Next week’s Super Bowl matchup between the Denver Broncos and the Seattle Seahawks will allow the two chapters of the National Organization for the Reform of Marijuana Laws (NORML) to take their weed-friendly wager to the national stage.

“Bud Bowl. Weed Bowl. Fill a Bowl. Stoner Bowl. Super Stupor Bowl. Whatever you call it, the teams from Denver and Seattle are in it to win it! And so are cannabis consumers!” reads a statement from NORML.

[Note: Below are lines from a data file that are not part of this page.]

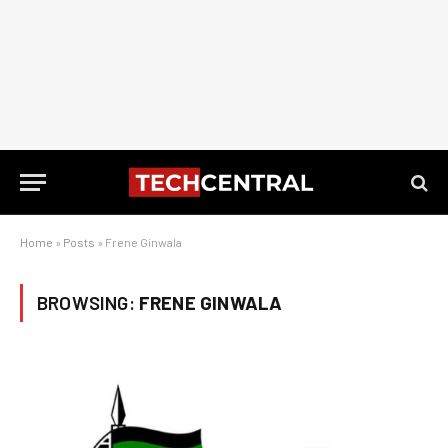
Home
»
Posts
»
Frene Ginwala
BROWSING:
FRENE GINWALA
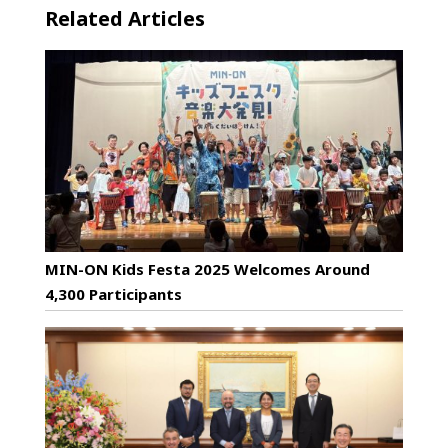
Related Articles
MIN-ON Kids Festa 2025 Welcomes Around
4,300 Participants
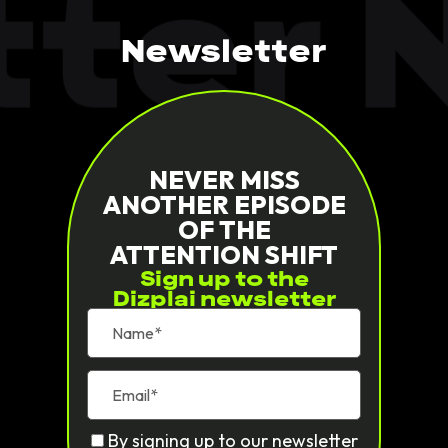
ter N
Newsletter
NEVER MISS
ANOTHER EPISODE
OF THE
ATTENTION SHIFT
Sign up to the
Dizplai newsletter
By signing up to our newsletter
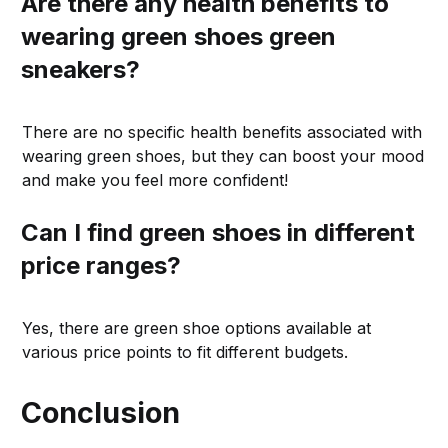
Are there any health benefits to
wearing green shoes green
sneakers?
There are no specific health benefits associated with
wearing green shoes, but they can boost your mood
and make you feel more confident!
Can I find green shoes in different
price ranges?
Yes, there are green shoe options available at
various price points to fit different budgets.
Conclusion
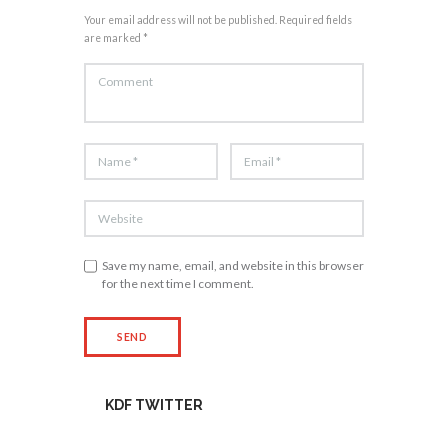
Your email address will not be published. Required fields
are marked *
Save my name, email, and website in this browser
for the next time I comment.
KDF TWITTER
Tweets by kdfinfo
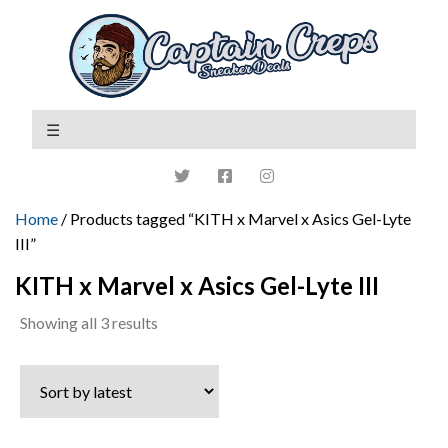
Home
/ Products tagged “KITH x Marvel x Asics Gel-Lyte
III”
KITH x Marvel x Asics Gel-Lyte III
Sorted
Showing all 3 results
by
latest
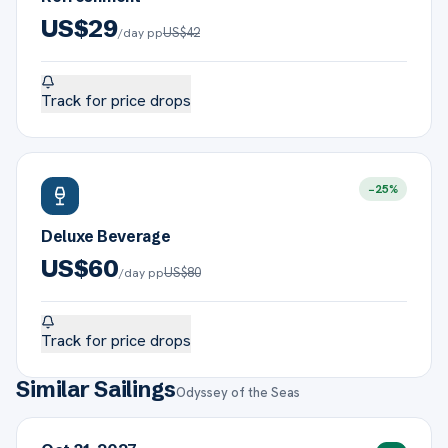
US$
29
US$
42
/day pp
Track for price drops
−
25
%
Deluxe Beverage
US$
60
US$
80
/day pp
Track for price drops
Similar Sailings
Odyssey of the Seas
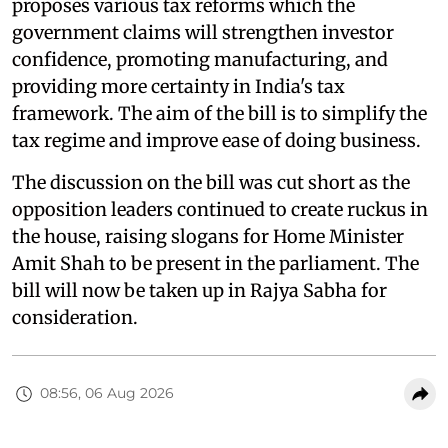
proposes various tax reforms which the
government claims will strengthen investor
confidence, promoting manufacturing, and
providing more certainty in India's tax
framework. The aim of the bill is to simplify the
tax regime and improve ease of doing business.
The discussion on the bill was cut short as the
opposition leaders continued to create ruckus in
the house, raising slogans for Home Minister
Amit Shah to be present in the parliament. The
bill will now be taken up in Rajya Sabha for
consideration.
08:56, 06 Aug 2026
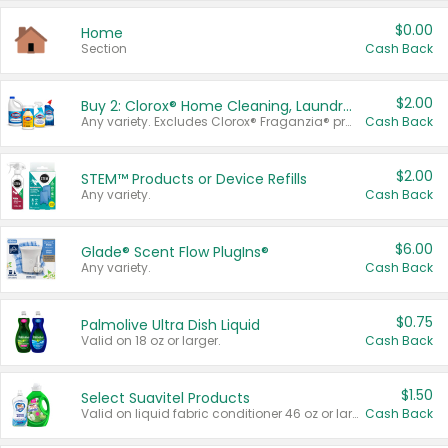
$0.00
Home
Section
Cash Back
$2.00
Buy 2: Clorox® Home Cleaning, Laundry, Pine-Sol®, Liquid-Plumr, or Formula 409 Products
Any variety. Excludes Clorox® Fraganzia® products, trial and travel sizes, tools, & textiles. Items must appear on the same receipt.
Cash Back
$2.00
STEM™ Products or Device Refills
Any variety.
Cash Back
$6.00
Glade® Scent Flow PlugIns®
Any variety.
Cash Back
$0.75
Palmolive Ultra Dish Liquid
Valid on 18 oz or larger.
Cash Back
$1.50
Select Suavitel Products
Valid on liquid fabric conditioner 46 oz or larger, or Refresher fabric rinse 25.5 oz.
Cash Back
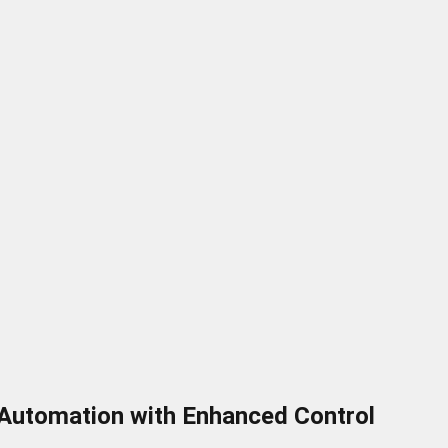
 Automation with Enhanced Control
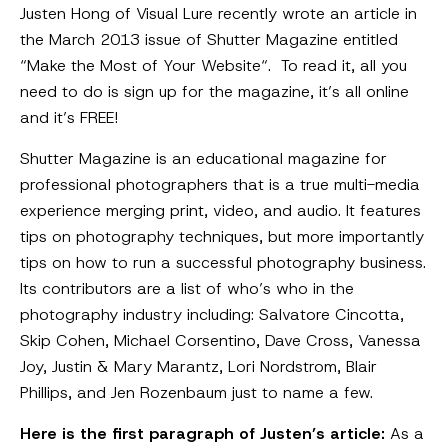
Justen Hong of Visual Lure recently wrote an article in
the March 2013 issue of Shutter Magazine entitled
“Make the Most of Your Website“. To read it, all you
need to do is sign up for the magazine, it’s all online
and it’s FREE!
Shutter Magazine is an educational magazine for
professional photographers that is a true multi-media
experience merging print, video, and audio. It features
tips on photography techniques, but more importantly
tips on how to run a successful photography business.
Its contributors are a list of who’s who in the
photography industry including: Salvatore Cincotta,
Skip Cohen, Michael Corsentino, Dave Cross, Vanessa
Joy, Justin & Mary Marantz, Lori Nordstrom, Blair
Phillips, and Jen Rozenbaum just to name a few.
Here is the first paragraph of Justen’s article:
As a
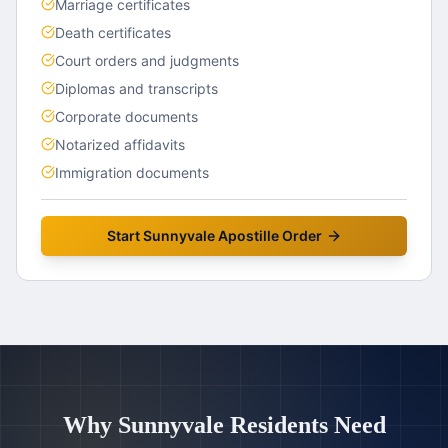
Marriage certificates
Death certificates
Court orders and judgments
Diplomas and transcripts
Corporate documents
Notarized affidavits
Immigration documents
Start
Sunnyvale
Apostille Order
Why
Sunnyvale
Residents Need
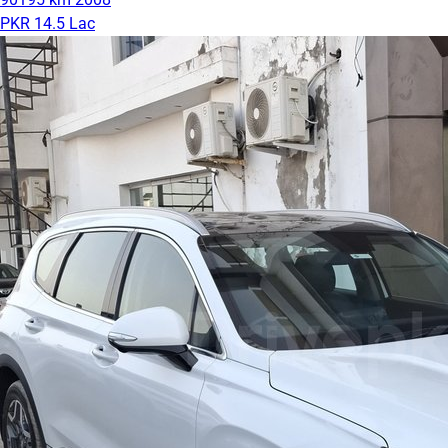
PKR 14.5 Lac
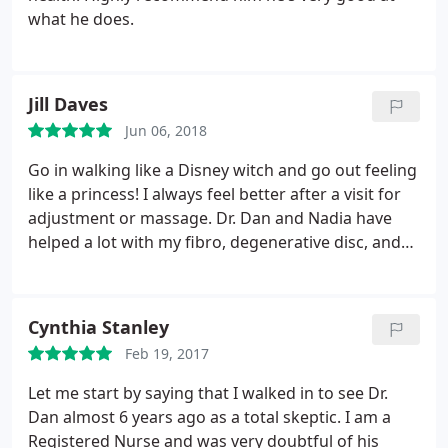
what he does.
Jill Daves
Jun 06, 2018
Go in walking like a Disney witch and go out feeling
like a princess! I always feel better after a visit for
adjustment or massage. Dr. Dan and Nadia have
helped a lot with my fibro, degenerative disc, and
arthritis.
Cynthia Stanley
Feb 19, 2017
Let me start by saying that I walked in to see Dr.
Dan almost 6 years ago as a total skeptic. I am a
Registered Nurse and was very doubtful of his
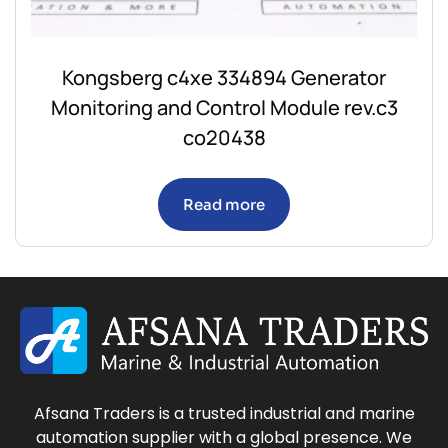
Kongsberg c4xe 334894 Generator
Monitoring and Control Module rev.c3
co20438
Read more
Afsana Traders is a trusted industrial and marine
automation supplier with a global presence. We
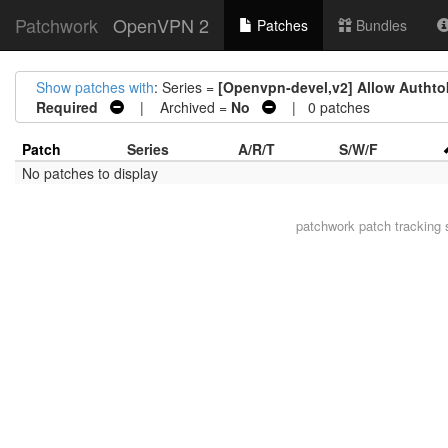
Patchwork
OpenVPN 2
Patches
Bundles
Show patches with
: Series =
[Openvpn-devel,v2] Allow Authtoke
Required
| Archived =
No
| 0 patches
Patch
Series
A/R/T
S/W/F
No patches to display
patchwork
patch tracking 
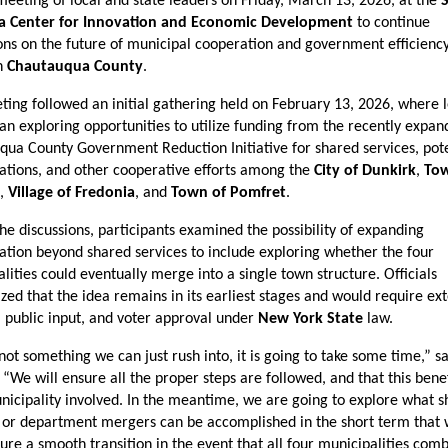
eeting of local and state leaders on Friday, March 13, 2026, at the 
a Center for Innovation and Economic Development
 to continue 
ons on the future of municipal cooperation and government efficiency 
n 
Chautauqua County
.
ing followed an initial gathering held on February 13, 2026, where l
gan exploring opportunities to utilize funding from the recently expan
ua County Government Reduction Initiative for shared services, poten
ations, and other cooperative efforts among the 
City of Dunkirk
, 
Tow
, 
Village of Fredonia
, and 
Town of Pomfret
.
he discussions, participants examined the possibility of expanding 
ation beyond shared services to include exploring whether the four 
lities could eventually merge into a single town structure. Officials 
ed that the idea remains in its earliest stages and would require ext
, public input, and voter approval under 
New York State
 law.
 not something we can just rush into, it is going to take some time,” sa
“We will ensure all the proper steps are followed, and that this benefi
icipality involved. In the meantime, we are going to explore what s
 or department mergers can be accomplished in the short term that 
ure a smooth transition in the event that all four municipalities com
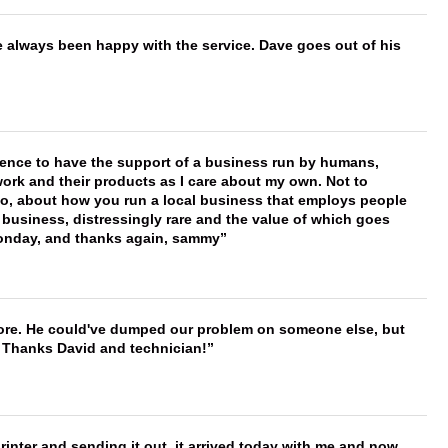
e always been happy with the service. Dave goes out of his
erence to have the support of a business run by humans,
work and their products as I care about my own. Not to
 too, about how you run a local business that employs people
 business, distressingly rare and the value of which goes
onday, and thanks again, sammy
timore. He could've dumped our problem on someone else, but
. Thanks David and technician!
printer and sending it out, it arrived today with me and now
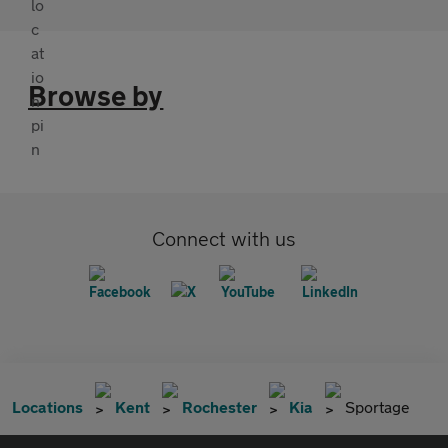
Browse by
Connect with us
Locations
Kent
Rochester
Kia
Sportage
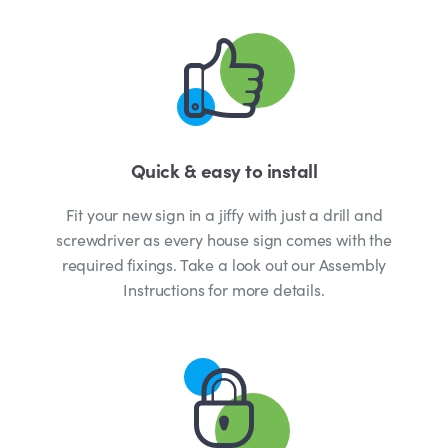
Quick & easy to install
Fit your new sign in a jiffy with just a drill and
screwdriver as every house sign comes with the
required fixings. Take a look out our Assembly
Instructions for more details.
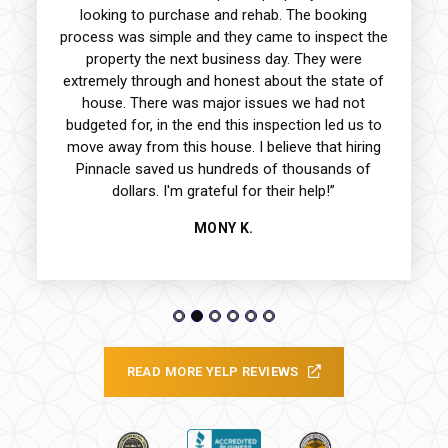
looking to purchase and rehab. The booking
process was simple and they came to inspect the
property the next business day. They were
extremely through and honest about the state of
house. There was major issues we had not
budgeted for, in the end this inspection led us to
move away from this house. I believe that hiring
Pinnacle saved us hundreds of thousands of
dollars. I'm grateful for their help!”
MONY K.
READ MORE YELP REVIEWS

“If the Denver Broncos win, WA NORML has agreed to dress in Bronco colors of blue and orange and sing Karaoke-style Colorado’s (second) official state song “Rocky Mountain High” by John Denver. If the Seattle Seahawks win, CO NORML will do the same, but in Seahawk blue and green and singing “Purple Haze” by Jimi Hendrix, a native son of Seattle.”

A video performance will be featured on the groups’ Facebook pages and YouTube, acknowledging the winner and loser of the Feb. 2 matchup to be held at MetLife Stadium in New Jersey.

The NORML organization was founded in 1970 to “provide a voice in the public policy debate for those Americans who oppose marijuana prohibition and favor an end to the practice of arresting marijuana smokers,” according to the organization’s website.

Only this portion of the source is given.